Content starts

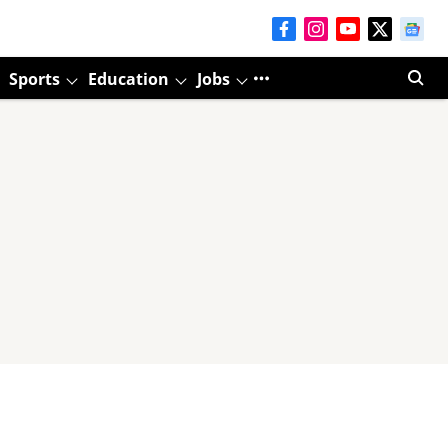
Sports
Education
Jobs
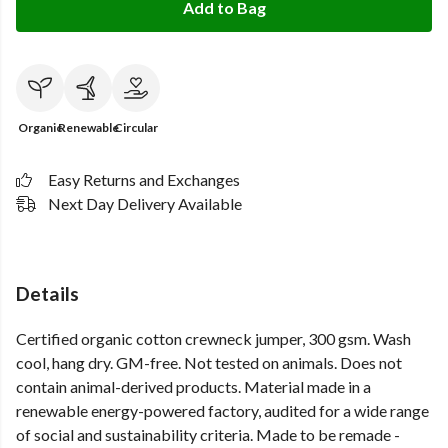
Add to Bag
Organic
Renewable
Circular
Easy Returns and Exchanges
Next Day Delivery Available
Details
Certified organic cotton crewneck jumper, 300 gsm. Wash
cool, hang dry. GM-free. Not tested on animals. Does not
contain animal-derived products. Material made in a
renewable energy-powered factory, audited for a wide range
of social and sustainability criteria. Made to be remade -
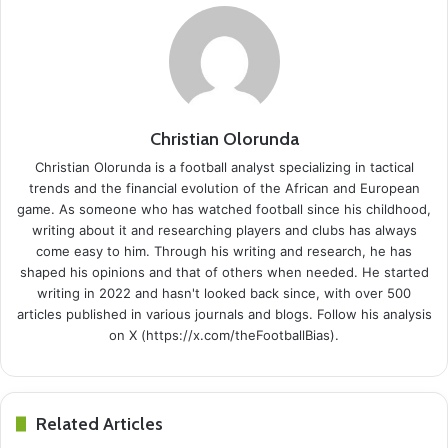
Christian Olorunda
Christian Olorunda is a football analyst specializing in tactical
trends and the financial evolution of the African and European
game. As someone who has watched football since his childhood,
writing about it and researching players and clubs has always
come easy to him. Through his writing and research, he has
shaped his opinions and that of others when needed. He started
writing in 2022 and hasn't looked back since, with over 500
articles published in various journals and blogs. Follow his analysis
on X (https://x.com/theFootballBias).
Related Articles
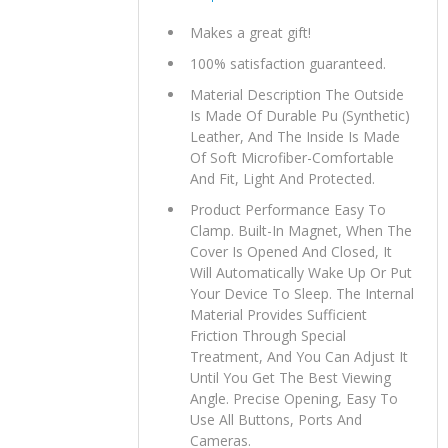
Makes a great gift!
100% satisfaction guaranteed.
Material Description The Outside
Is Made Of Durable Pu (Synthetic)
Leather, And The Inside Is Made
Of Soft Microfiber-Comfortable
And Fit, Light And Protected.
Product Performance Easy To
Clamp. Built-In Magnet, When The
Cover Is Opened And Closed, It
Will Automatically Wake Up Or Put
Your Device To Sleep. The Internal
Material Provides Sufficient
Friction Through Special
Treatment, And You Can Adjust It
Until You Get The Best Viewing
Angle. Precise Opening, Easy To
Use All Buttons, Ports And
Cameras.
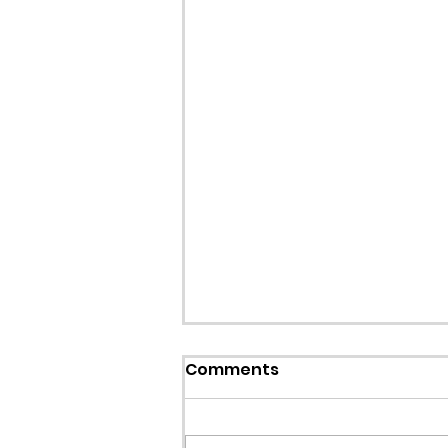
Comments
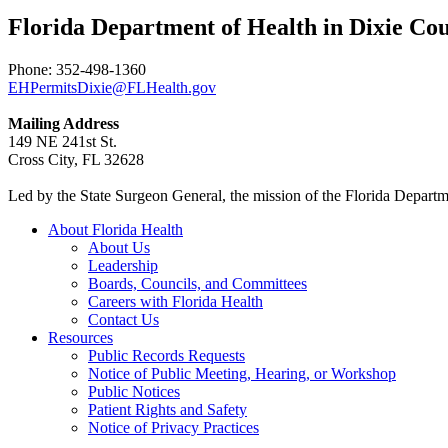
Florida Department of Health in Dixie C
Phone: 352-498-1360
EHPermitsDixie@FLHealth.gov
Mailing Address
149 NE 241st St.
Cross City, FL 32628
Led by the State Surgeon General, the mission of the Florida Departmen
About Florida Health
About Us
Leadership
Boards, Councils, and Committees
Careers with Florida Health
Contact Us
Resources
Public Records Requests
Notice of Public Meeting, Hearing, or Workshop
Public Notices
Patient Rights and Safety
Notice of Privacy Practices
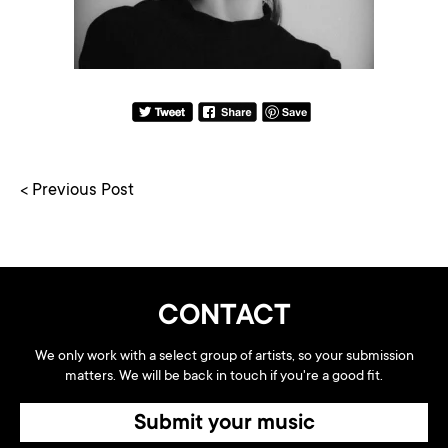
< Previous Post
CONTACT
We only work with a select group of artists, so your submission
matters. We will be back in touch if you're a good fit.
Submit your music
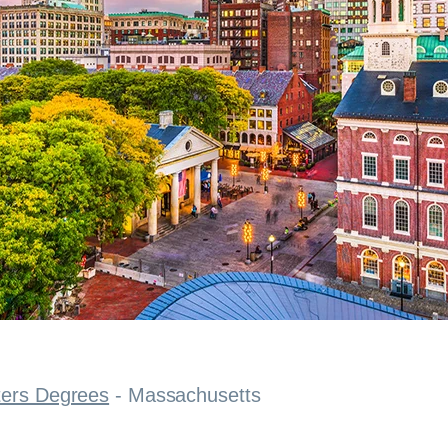
ters Degrees
-
Massachusetts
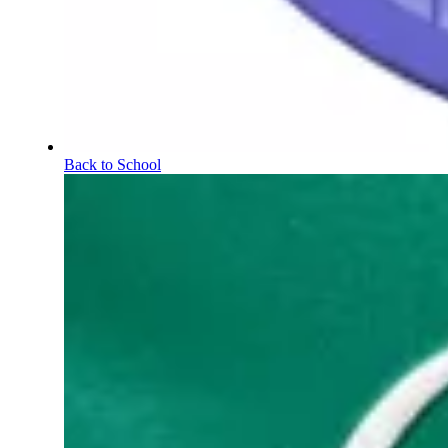
Back to School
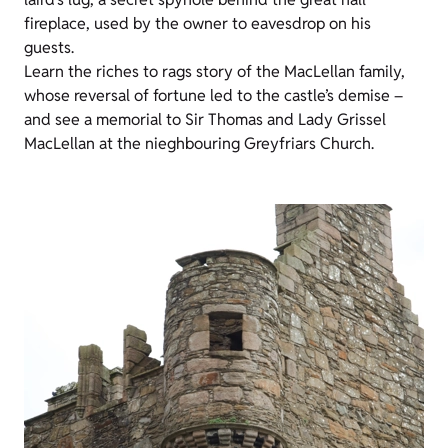
fireplace, used by the owner to eavesdrop on his
guests.
Learn the riches to rags story of the MacLellan family,
whose reversal of fortune led to the castle’s demise –
and see a memorial to Sir Thomas and Lady Grissel
MacLellan at the nieghbouring Greyfriars Church.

Content ends

How to complete this task ▸ Starting from the line containing "and see a memorial" and ending with the final line of the data, reproduce each line exactly as it appears, including no other lines.

Result of this exercise ▸
and see a memorial to Sir Thomas and Lady Grissel
MacLellan at the nieghbouring Greyfriars Church.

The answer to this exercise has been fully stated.